• **Data extract**:
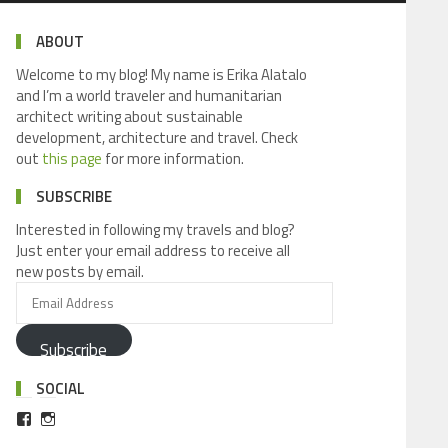
ABOUT
Welcome to my blog! My name is Erika Alatalo
and I’m a world traveler and humanitarian
architect writing about sustainable
development, architecture and travel. Check
out
this page
for more information.
SUBSCRIBE
Interested in following my travels and blog?
Just enter your email address to receive all
new posts by email.
Subscribe
SOCIAL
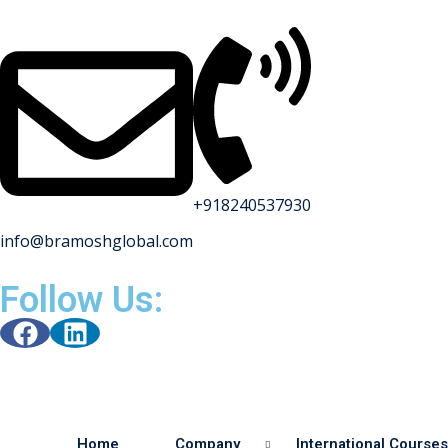
+918240537930
info@bramoshglobal.com
Follow Us:
Home
Company
International Courses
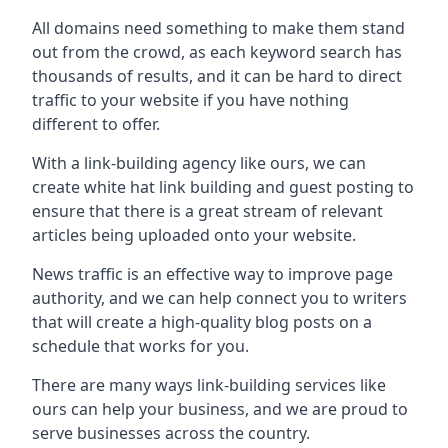
All domains need something to make them stand
out from the crowd, as each keyword search has
thousands of results, and it can be hard to direct
traffic to your website if you have nothing
different to offer.
With a link-building agency like ours, we can
create white hat link building and guest posting to
ensure that there is a great stream of relevant
articles being uploaded onto your website.
News traffic is an effective way to improve page
authority, and we can help connect you to writers
that will create a high-quality blog posts on a
schedule that works for you.
There are many ways link-building services like
ours can help your business, and we are proud to
serve businesses across the country.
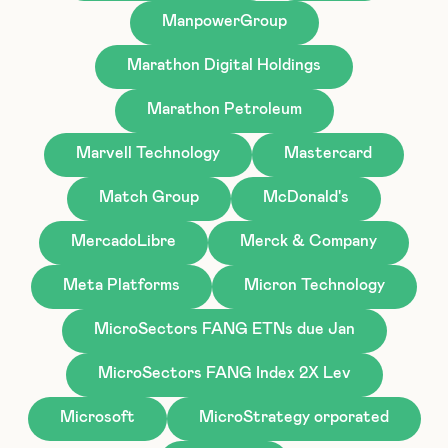
ManpowerGroup
Marathon Digital Holdings
Marathon Petroleum
Marvell Technology
Mastercard
Match Group
McDonald's
MercadoLibre
Merck & Company
Meta Platforms
Micron Technology
MicroSectors FANG ETNs due Jan
MicroSectors FANG Index 2X Lev
Microsoft
MicroStrategy orporated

• **Activity**:
Could you reproduce the records above exactly, leaving out every picture?

• **Finished task**:
ABOUT
Welcome to my blog! My name is Erika Alatalo
and I’m a world traveler and humanitarian
architect writing about sustainable
development, architecture and travel. Check
out
this page
for more information.
SUBSCRIBE
Interested in following my travels and blog?
Just enter your email address to receive all
new posts by email.
Subscribe
SOCIAL
+918240537930
info@bramoshglobal.com
Follow Us:
Home
Company
International Courses
All domains need something to make them stand
out from the crowd, as each keyword search has
thousands of results, and it can be hard to direct
traffic to your website if you have nothing
different to offer.
With a link-building agency like ours, we can
create white hat link building and guest posting to
ensure that there is a great stream of relevant
articles being uploaded onto your website.
News traffic is an effective way to improve page
authority, and we can help connect you to writers
that will create a high-quality blog posts on a
schedule that works for you.
There are many ways link-building services like
ours can help your business, and we are proud to
serve businesses across the country.
ManpowerGroup
Marathon Digital Holdings
Marathon Petroleum
Marvell Technology
Mastercard
Match Group
McDonald's
MercadoLibre
Merck & Company
Meta Platforms
Micron Technology
MicroSectors FANG ETNs due Jan
MicroSectors FANG Index 2X Lev
Microsoft
MicroStrategy orporated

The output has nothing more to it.